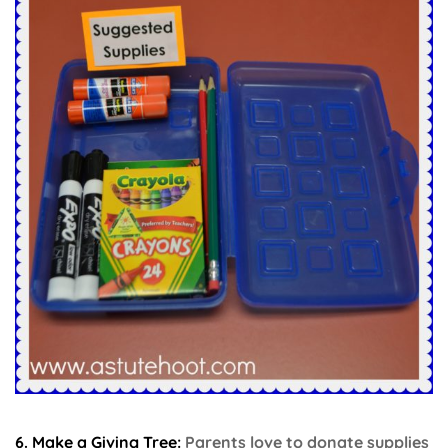
6. Make a Giving Tree:
Parents love to donate supplies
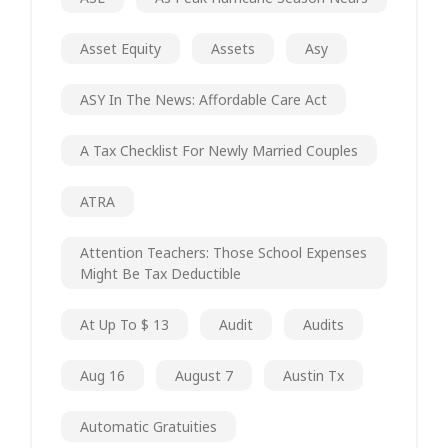
Asset Equity
Assets
Asy
ASY In The News: Affordable Care Act
A Tax Checklist For Newly Married Couples
ATRA
Attention Teachers: Those School Expenses
Might Be Tax Deductible
At Up To $ 13
Audit
Audits
Aug 16
August 7
Austin Tx
Automatic Gratuities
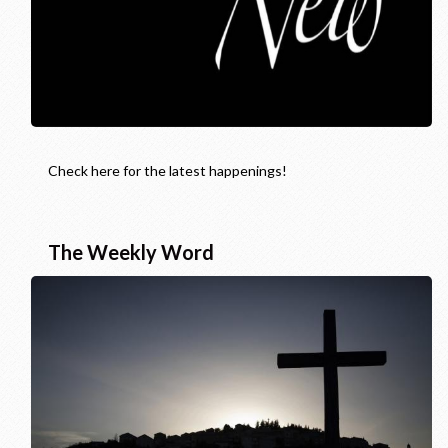
Check here for the latest happenings!
The Weekly Word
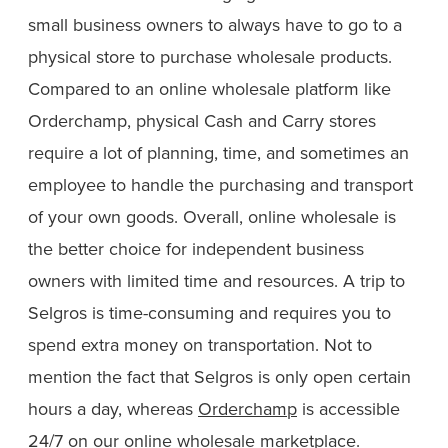
small business owners to always have to go to a
physical store to purchase wholesale products.
Compared to an online wholesale platform like
Orderchamp, physical Cash and Carry stores
require a lot of planning, time, and sometimes an
employee to handle the purchasing and transport
of your own goods. Overall, online wholesale is
the better choice for independent business
owners with limited time and resources. A trip to
Selgros is time-consuming and requires you to
spend extra money on transportation. Not to
mention the fact that Selgros is only open certain
hours a day, whereas
Orderchamp
is accessible
24/7 on our
online wholesale marketplace
.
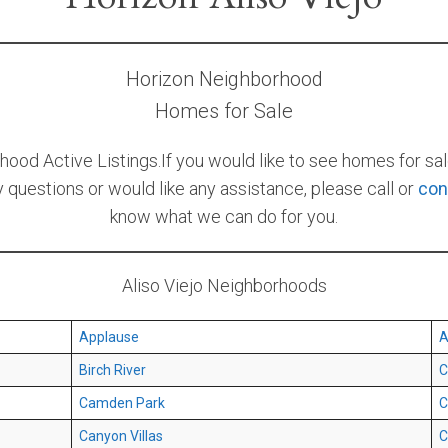
Horizon Neighborhood
Homes for Sale
od Active Listings.If you would like to see homes for sale
ny questions or would like any assistance, please call or
con
know what we can do for you.
Aliso Viejo Neighborhoods
Applause
A
Birch River
C
Camden Park
C
Canyon Villas
C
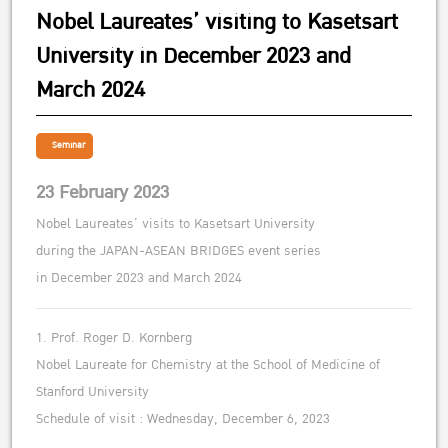
Nobel Laureates’ visiting to Kasetsart
University in December 2023 and
March 2024
Seminar
23 February 2023
Nobel Laureates’ visits to Kasetsart University
during the JAPAN-ASEAN BRIDGES event series
in December 2023 and March 2024
1. Prof. Roger D. Kornberg
Nobel Laureate for Chemistry at the School of Medicine of
Stanford University
Schedule of visit : Wednesday, December 6, 2023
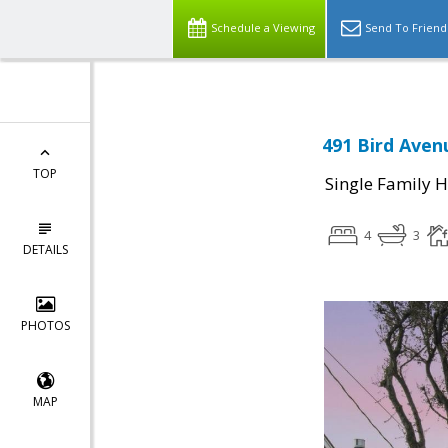
Schedule a Viewing
Send To Friend
491 Bird Aven
TOP
Single Family 
4
3
DETAILS
PHOTOS
MAP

***

TASK PROMPT =
Among the records, find the lines that contain "Orderchamp" and copy each of them.

TASK RESULT =
Orderchamp, physical Cash and Carry stores
Orderchamp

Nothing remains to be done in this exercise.